Alle in Bewegung, alle auf eigenen Wegen. Doch wem „gehören“ die Berge eigentlich?

Die Videocollage untersucht diese Frage, indem sie massenhafte Bewegungen unterschiedlicher Gruppen sichtbar macht. Menschliche und tierische Dynamiken werden bewusst gegenübergestellt: das Gewimmel von Tourist*innen auf dem Jungfraujoch, das aus der Vogelperspektive an einen Ameisenhaufen erinnert.

Paraglider, die in eleganten Bögen durch die Luft ziehen, im Kontrast zu einem Schwarm Vögel, der fast dieselben Bahnen fliegt.

Der endlose Autostau mit seinen pulsierenden roten Rücklichtern, der sich wie eine künstliche Ameisenstrasse durch das Tal schlängelt. 

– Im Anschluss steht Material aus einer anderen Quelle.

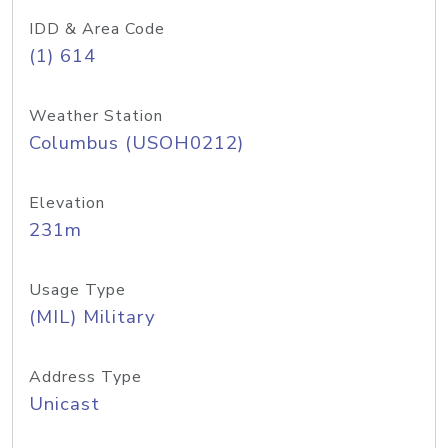
IDD & Area Code
(1) 614
Weather Station
Columbus (USOH0212)
Elevation
231m
Usage Type
(MIL) Military
Address Type
Unicast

Tradition und Moderne treffen aufeinander, wenn Trichler mit schweren Glocken an den Schultern durchs Dorf ziehen, während Freestyle-Wintersportler*innen waghalsige Sprünge über Kicker vollführen oder beim „Chinese Downhill“ in rasanter Masse den Hang hinunterstürzen, wie eine bunte sich bewegende Lawine.

Die Montage verzichtet auf lineare Erzählung und setzt stattdessen auf das visuelle Nebeneinander, auf rhythmische Schnitte und überraschende Bildfolgen. So entstehen Momente, in denen die Grenzen zwischen touristischem Freizeitverhalten, gelebter Tradition und instinktgeleiteter Bewegung verschwimmen. Mal wirken die Menschen wie Teil einer Herde, mal scheinen die Tiere die Rolle der „Einheimischen“ zu übernehmen, die ihr Terrain behaupten.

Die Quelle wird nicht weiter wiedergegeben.